Closed Musikolo closed 6 years ago
Note that documentation on Confluence is no longer maintained. Please refer to restheart.org/learn
Cursor pools don't return documents, they serve a different purpose:
RESTHeart speedups the execution of GET requests to collections resources via its db cursors pre-allocation engine. This applies when several documents need to be read from a big collection and moderates the effects of the MongoDB cursor.skip() method that slows downs linearly. In common scenarios, RESTHeart’s db cursor pre-allocation engine allows to deliver brilliant performances, even up to a 1000% increase over querying MongoDB directly with its Java driver.
What you want is pagination:
Embedded documents are always paginated, i.e. only a subset of the collection’s document is returned on each request. The number of documents to return is controlled via the pagesize query parameter. Its default value is 100, maximum allowable size is 1000. The pages to return is specified with the page query parameter. The pagination links (first, last, next, previous) are only returned on hal full mode (hal=f query parameter); see HAL mode for more information.
You should have a look at:
RESTHeart actually uses a mongodb cursor batch size of 1000, which is the maximum pagesize value.
See BATCH_SIZE in https://github.com/SoftInstigate/restheart/blob/master/src/main/java/org/restheart/db/CollectionDAO.java
This is needed to avoid poor performance with requests with high pagesizes, see https://github.com/SoftInstigate/restheart/issues/218
I guess that this value might be problematic with your huge collection.

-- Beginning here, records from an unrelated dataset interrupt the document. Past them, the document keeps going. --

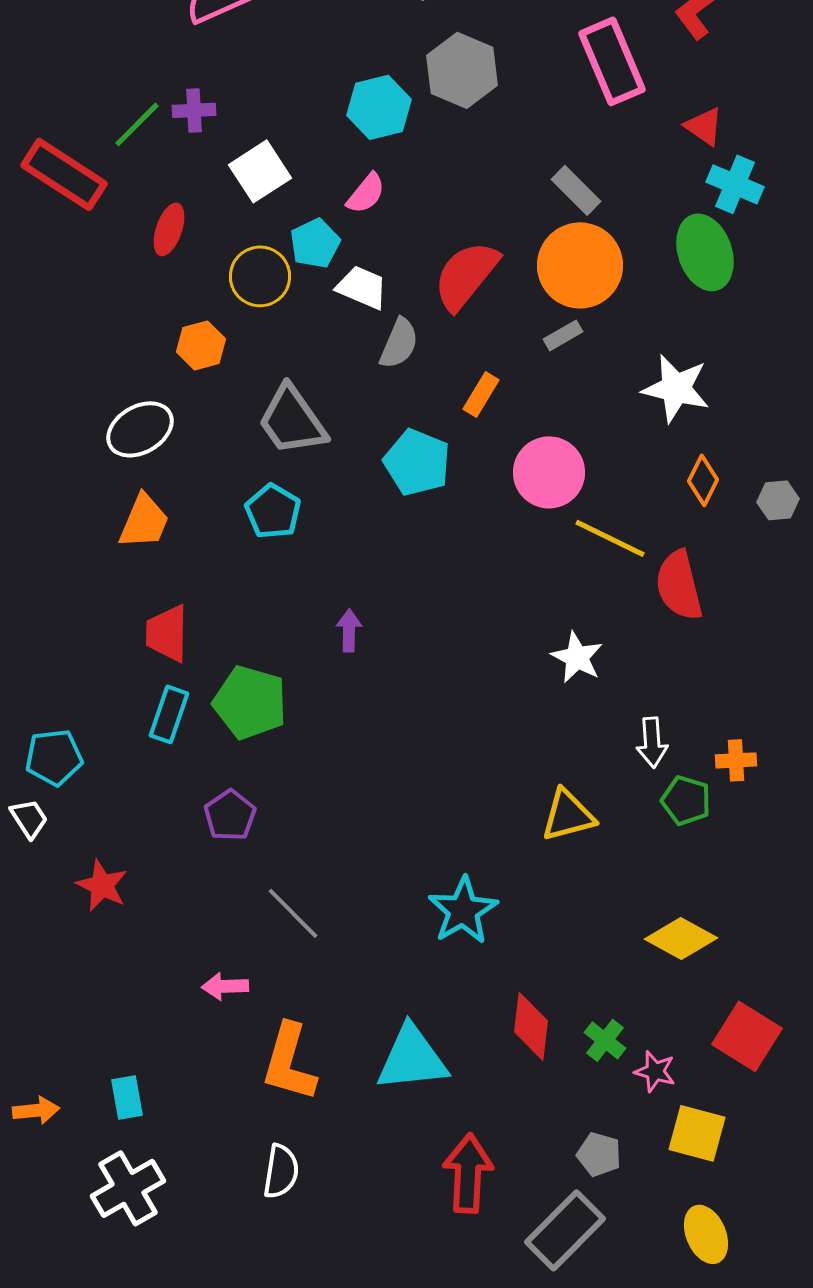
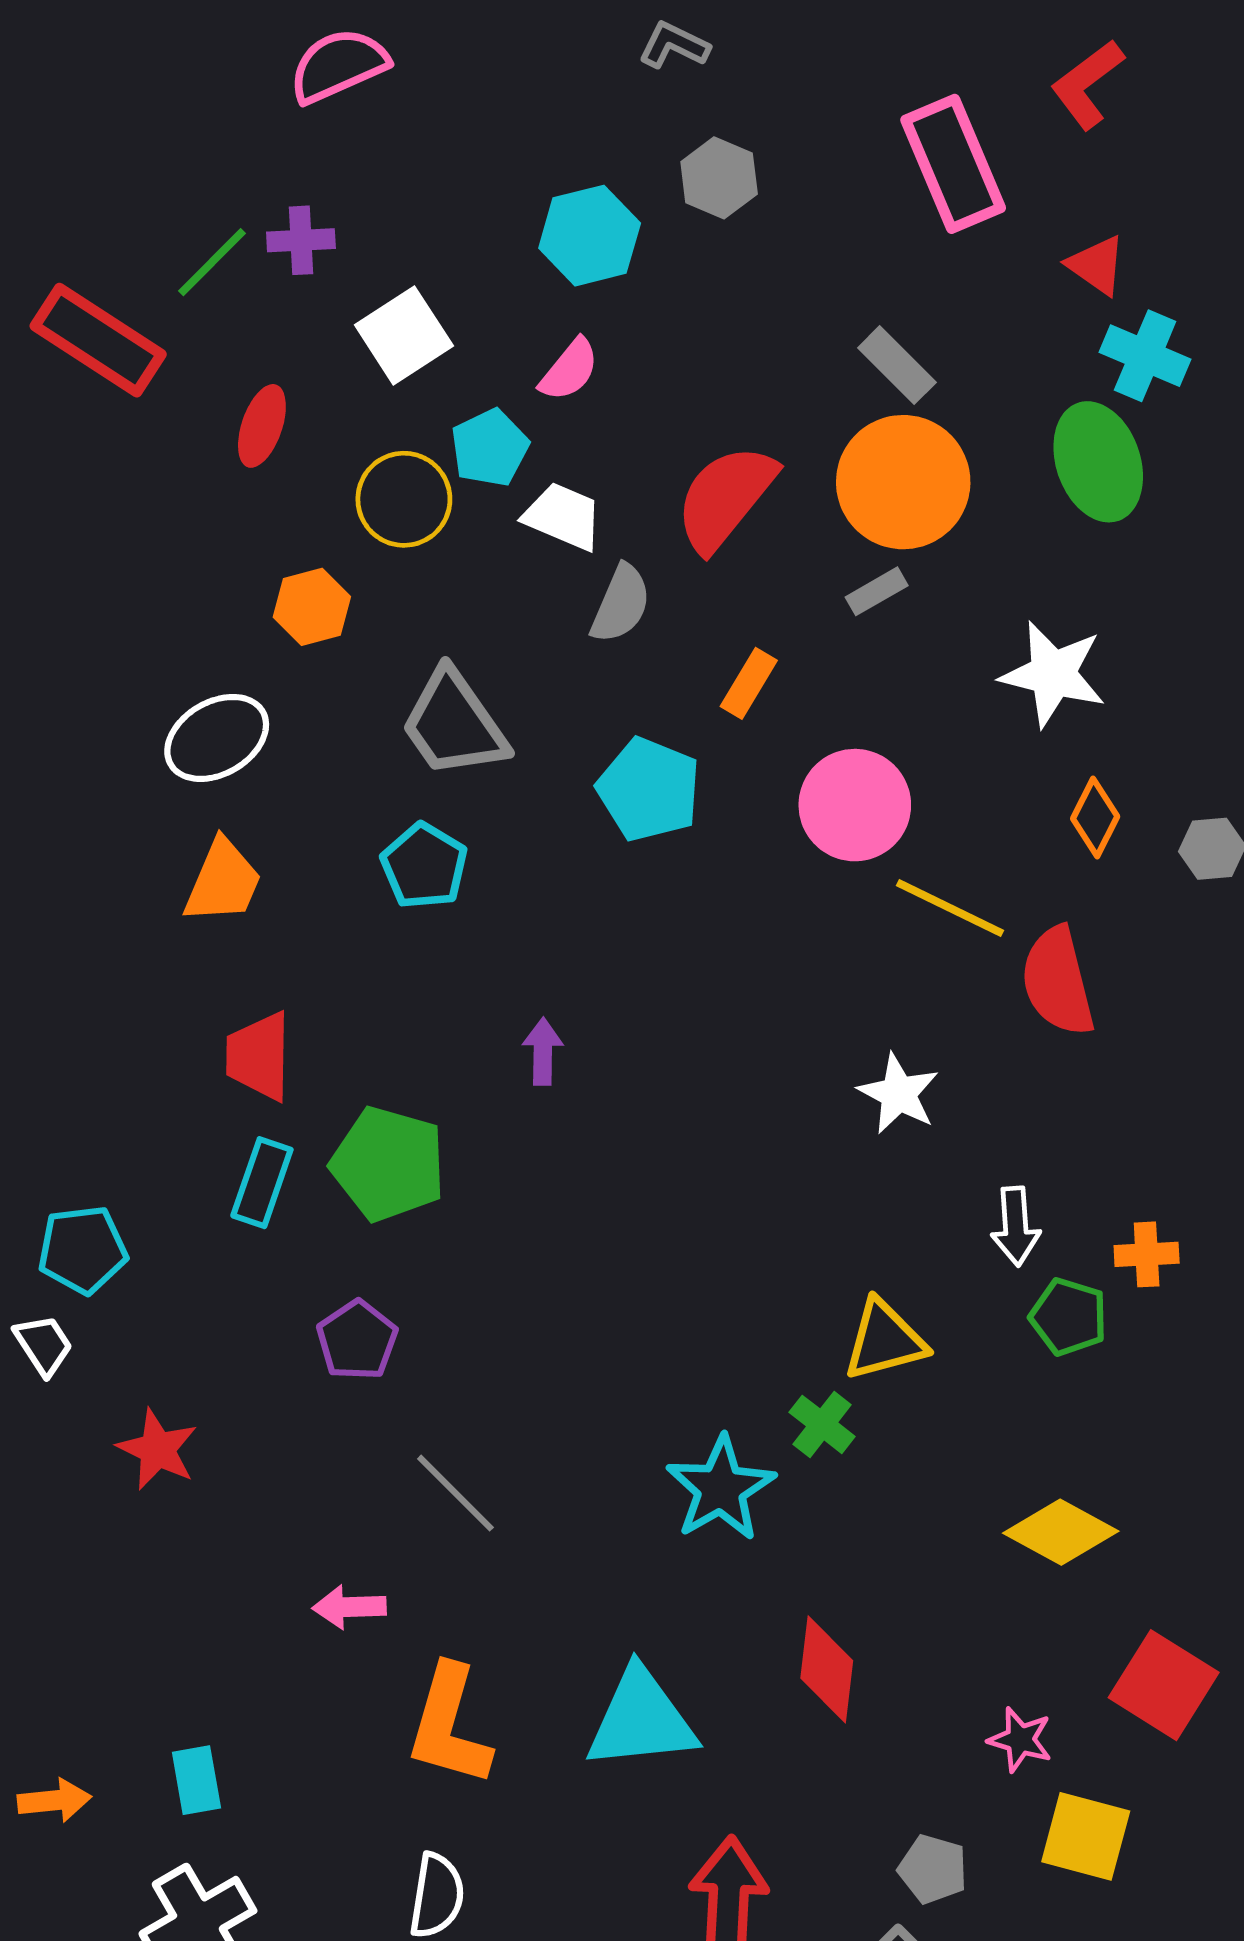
gray hexagon: (462, 70) -> (719, 178), size x0.7
green cross: (605, 1040) -> (822, 1424), moved

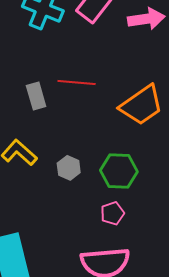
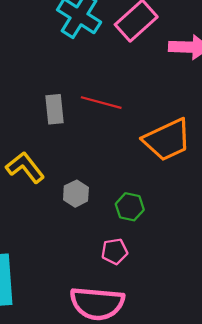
green hexagon: (119, 171) -> (130, 207), size x0.7

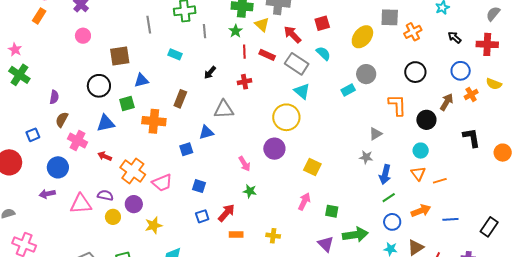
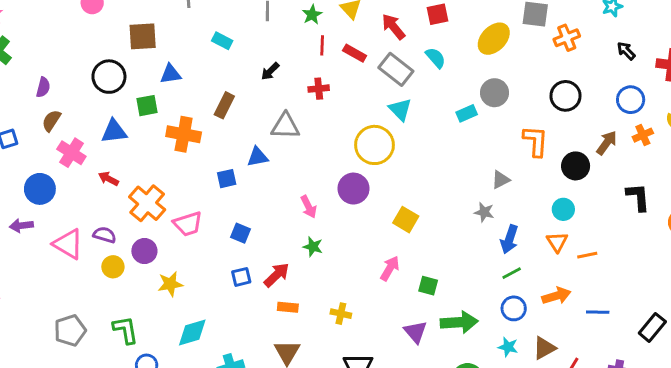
pink triangle: (81, 204) -> (68, 244), turned 30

What if we allow defining a maximum pagesize via configuration file, and also use this value as cursor batch size?
Hi guys,
First of all, thanks for your ultra-quick response. I really appreciate it.
Yes, I think that what I saw in the logs was a batchSize of 1000. So, it would definitely help to have this property configurable. At the very least, it will be useful to fine tune the performance of each application to their specific needs. It could keep the same value by default.
Assuming this change is simple to do, what is your best guess for a release with it? My current MongoDB version is 3.4.14. I hope there are no incompatibilities.
Thank you!
I was thinking about this matter, I want to point out something that might be interesting exploring.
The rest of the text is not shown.